The interest rate for the first coupon payment of the bond, due on January 1, 2021, was fixed at 7.15 percent because the subscription of RBI’s variable rate bonds became available on July 1, 2020.
Interest is payable semi-annually from the date of bond issuance until the 30th June / 31st December, as applicable, and then half-yearly for periods ending on the 30th June and 31st December, on the 1st July and 1st January, respectively.
RBI floating rate taxation
Depending on the bond holder’s relevant tax status, interest on the bonds will be subject to taxation under the Income-tax Act of 1961. While interest is being paid, taxes will be deducted at the source.
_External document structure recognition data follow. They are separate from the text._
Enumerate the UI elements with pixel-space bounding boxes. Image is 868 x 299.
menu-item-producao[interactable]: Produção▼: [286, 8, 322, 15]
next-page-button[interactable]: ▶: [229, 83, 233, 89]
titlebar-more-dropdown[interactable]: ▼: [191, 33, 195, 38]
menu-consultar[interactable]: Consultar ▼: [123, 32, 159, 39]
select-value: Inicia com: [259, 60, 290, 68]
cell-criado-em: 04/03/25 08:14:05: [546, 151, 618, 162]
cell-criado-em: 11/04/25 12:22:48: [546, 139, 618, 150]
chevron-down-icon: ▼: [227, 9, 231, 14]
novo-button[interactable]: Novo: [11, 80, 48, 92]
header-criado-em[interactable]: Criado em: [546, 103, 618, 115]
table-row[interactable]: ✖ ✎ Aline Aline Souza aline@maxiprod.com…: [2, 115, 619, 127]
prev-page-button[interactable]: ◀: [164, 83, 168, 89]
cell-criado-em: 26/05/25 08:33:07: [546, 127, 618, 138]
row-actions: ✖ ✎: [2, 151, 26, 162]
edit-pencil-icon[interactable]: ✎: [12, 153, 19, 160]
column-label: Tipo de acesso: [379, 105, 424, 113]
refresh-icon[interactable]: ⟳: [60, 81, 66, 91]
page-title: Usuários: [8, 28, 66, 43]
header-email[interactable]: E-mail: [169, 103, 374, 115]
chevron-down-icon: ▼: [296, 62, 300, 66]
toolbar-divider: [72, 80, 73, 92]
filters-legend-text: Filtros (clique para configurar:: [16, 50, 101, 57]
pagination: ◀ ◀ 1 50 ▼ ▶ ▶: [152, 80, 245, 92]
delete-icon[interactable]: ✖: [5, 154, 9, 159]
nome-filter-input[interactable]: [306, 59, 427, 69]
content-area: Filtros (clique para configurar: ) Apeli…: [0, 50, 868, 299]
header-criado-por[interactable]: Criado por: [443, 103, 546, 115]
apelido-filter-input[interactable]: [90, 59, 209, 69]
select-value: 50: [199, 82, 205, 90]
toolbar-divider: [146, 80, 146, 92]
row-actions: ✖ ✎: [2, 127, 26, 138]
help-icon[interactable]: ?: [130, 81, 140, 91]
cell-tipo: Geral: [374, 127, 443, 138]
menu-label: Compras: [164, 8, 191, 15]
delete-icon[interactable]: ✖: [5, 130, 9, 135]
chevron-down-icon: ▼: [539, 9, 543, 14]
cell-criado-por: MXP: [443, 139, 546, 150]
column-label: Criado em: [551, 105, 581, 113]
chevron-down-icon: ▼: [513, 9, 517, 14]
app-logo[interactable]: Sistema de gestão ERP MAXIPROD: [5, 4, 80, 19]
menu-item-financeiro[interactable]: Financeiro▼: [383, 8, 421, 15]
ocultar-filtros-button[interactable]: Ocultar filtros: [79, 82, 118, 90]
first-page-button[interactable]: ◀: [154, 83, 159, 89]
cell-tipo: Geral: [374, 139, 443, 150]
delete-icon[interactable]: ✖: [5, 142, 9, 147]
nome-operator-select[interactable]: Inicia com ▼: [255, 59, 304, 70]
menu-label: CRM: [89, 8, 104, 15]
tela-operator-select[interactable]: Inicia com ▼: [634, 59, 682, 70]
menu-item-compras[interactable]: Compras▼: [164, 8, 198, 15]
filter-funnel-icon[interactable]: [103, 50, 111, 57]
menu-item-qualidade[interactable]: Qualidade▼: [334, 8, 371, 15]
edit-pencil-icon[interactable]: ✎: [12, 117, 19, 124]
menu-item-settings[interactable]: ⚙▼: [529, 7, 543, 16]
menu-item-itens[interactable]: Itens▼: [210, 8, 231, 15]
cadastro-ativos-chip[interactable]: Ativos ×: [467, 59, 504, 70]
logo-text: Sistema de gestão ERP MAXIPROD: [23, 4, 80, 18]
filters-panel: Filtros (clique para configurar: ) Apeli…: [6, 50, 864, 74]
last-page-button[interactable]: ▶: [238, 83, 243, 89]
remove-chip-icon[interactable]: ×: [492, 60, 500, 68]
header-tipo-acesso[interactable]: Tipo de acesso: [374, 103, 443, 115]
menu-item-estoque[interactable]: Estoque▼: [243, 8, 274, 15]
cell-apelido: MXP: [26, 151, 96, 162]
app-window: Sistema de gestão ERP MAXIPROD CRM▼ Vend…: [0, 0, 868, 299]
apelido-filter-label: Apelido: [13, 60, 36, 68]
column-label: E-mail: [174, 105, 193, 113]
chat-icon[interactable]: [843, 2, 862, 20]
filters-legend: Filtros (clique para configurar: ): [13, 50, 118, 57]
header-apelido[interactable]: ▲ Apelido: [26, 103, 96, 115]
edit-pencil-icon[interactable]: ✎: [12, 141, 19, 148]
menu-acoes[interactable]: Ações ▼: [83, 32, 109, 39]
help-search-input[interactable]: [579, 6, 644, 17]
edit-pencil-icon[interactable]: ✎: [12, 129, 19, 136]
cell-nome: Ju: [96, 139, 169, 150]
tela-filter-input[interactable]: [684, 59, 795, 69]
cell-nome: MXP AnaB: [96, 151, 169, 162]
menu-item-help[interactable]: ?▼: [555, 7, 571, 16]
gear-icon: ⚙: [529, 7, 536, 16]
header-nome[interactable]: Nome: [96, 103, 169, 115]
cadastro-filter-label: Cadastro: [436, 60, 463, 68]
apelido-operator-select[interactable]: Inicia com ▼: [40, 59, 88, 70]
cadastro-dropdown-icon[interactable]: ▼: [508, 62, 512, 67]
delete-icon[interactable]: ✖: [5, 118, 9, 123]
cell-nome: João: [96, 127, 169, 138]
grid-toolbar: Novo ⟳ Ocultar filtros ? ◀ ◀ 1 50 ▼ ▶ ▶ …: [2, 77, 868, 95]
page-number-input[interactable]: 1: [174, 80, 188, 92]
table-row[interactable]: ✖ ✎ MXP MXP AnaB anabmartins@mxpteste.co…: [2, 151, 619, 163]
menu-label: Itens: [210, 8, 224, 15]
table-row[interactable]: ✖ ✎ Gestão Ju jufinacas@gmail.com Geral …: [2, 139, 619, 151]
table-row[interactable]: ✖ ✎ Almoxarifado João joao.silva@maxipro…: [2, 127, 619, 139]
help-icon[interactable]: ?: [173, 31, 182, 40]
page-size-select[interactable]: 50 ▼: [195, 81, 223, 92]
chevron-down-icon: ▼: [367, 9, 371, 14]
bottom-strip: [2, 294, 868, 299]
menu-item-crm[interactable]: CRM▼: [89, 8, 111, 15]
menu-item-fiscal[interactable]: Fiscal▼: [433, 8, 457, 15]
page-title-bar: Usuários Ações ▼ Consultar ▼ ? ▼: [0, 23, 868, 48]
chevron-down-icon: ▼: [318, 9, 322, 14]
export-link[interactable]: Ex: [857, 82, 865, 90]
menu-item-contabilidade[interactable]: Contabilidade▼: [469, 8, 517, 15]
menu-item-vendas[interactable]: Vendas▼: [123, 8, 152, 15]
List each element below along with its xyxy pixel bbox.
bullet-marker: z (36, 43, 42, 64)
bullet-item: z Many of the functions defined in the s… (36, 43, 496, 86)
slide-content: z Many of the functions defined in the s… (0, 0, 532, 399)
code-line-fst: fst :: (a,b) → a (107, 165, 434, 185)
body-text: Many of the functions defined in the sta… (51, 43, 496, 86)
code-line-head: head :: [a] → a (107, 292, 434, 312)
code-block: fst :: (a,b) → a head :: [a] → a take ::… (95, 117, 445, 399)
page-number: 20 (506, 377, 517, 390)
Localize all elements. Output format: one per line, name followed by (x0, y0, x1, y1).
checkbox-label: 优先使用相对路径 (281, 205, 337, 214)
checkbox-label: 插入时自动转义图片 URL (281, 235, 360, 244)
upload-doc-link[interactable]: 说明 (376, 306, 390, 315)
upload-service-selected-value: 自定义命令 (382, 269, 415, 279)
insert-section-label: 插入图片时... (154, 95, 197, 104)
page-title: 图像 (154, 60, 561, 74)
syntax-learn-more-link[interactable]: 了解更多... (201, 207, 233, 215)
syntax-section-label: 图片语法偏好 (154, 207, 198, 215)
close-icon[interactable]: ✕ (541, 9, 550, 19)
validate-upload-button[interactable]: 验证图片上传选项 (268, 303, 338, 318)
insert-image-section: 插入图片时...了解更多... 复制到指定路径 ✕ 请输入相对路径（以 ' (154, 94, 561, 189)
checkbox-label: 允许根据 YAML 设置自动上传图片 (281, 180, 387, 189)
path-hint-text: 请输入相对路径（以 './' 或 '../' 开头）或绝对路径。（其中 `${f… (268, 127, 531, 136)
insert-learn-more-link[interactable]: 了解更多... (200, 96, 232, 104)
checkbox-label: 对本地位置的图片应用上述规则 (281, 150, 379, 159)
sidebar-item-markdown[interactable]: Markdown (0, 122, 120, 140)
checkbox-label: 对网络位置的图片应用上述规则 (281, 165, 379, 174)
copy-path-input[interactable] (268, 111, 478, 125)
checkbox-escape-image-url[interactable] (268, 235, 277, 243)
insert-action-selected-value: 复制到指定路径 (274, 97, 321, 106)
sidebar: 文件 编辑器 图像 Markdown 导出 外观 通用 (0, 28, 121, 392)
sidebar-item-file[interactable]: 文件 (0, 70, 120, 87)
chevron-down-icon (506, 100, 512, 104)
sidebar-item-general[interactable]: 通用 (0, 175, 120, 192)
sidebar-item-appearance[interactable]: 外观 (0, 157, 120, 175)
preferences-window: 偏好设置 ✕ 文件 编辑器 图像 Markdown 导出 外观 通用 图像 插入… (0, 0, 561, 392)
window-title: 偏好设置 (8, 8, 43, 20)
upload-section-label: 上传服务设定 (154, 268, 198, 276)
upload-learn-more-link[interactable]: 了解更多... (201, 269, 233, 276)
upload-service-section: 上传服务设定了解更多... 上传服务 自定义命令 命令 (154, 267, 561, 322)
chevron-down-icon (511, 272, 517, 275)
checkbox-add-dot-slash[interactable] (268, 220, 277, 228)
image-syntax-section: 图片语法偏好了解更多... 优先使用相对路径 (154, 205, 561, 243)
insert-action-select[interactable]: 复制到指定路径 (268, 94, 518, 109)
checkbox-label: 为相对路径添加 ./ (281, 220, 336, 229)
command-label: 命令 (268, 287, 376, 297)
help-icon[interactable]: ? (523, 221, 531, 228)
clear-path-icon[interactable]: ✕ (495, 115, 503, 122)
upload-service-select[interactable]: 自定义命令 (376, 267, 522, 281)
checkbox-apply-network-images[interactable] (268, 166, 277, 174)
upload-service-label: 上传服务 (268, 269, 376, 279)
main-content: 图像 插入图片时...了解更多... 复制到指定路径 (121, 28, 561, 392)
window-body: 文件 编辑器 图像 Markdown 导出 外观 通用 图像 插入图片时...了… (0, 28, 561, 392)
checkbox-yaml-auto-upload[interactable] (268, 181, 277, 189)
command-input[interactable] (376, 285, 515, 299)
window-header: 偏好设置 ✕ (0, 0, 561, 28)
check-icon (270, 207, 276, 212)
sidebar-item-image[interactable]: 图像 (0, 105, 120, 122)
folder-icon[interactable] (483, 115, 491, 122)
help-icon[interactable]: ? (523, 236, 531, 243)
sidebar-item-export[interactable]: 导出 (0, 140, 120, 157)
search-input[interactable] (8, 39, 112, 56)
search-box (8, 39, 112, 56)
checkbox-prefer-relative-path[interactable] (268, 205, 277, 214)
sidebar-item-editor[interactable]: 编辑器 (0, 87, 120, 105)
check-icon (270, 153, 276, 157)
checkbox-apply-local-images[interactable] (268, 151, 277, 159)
Features of the RBI Savings Bond
a) These bonds can be purchased by residents and Hindu Undivided Families (HUFs).
b) The minimum investment in these bonds is Rs 1,000, with no maximum amount.
c) The bonds have a fixed seven-year term. Individual investors aged 60 and above can make premature withdrawals, subject to a minimum lock-in time based on the bond holder’s age.
d) These bonds do not pay interest on a cumulative basis (at the end of the maturity of the bonds). Every year, on January 1 and July 1, the interest sum is paid out in half.
e) The bonds are not transferable. Transferability is limited to nominee(s)/legal heir in case of death of the holder.
f) The bonds are not tradable in the secondary market and also not eligible as collateral for availing loans.
G) A sole holder or a sole surviving holder of a Bond, being an individual, can make a nomination.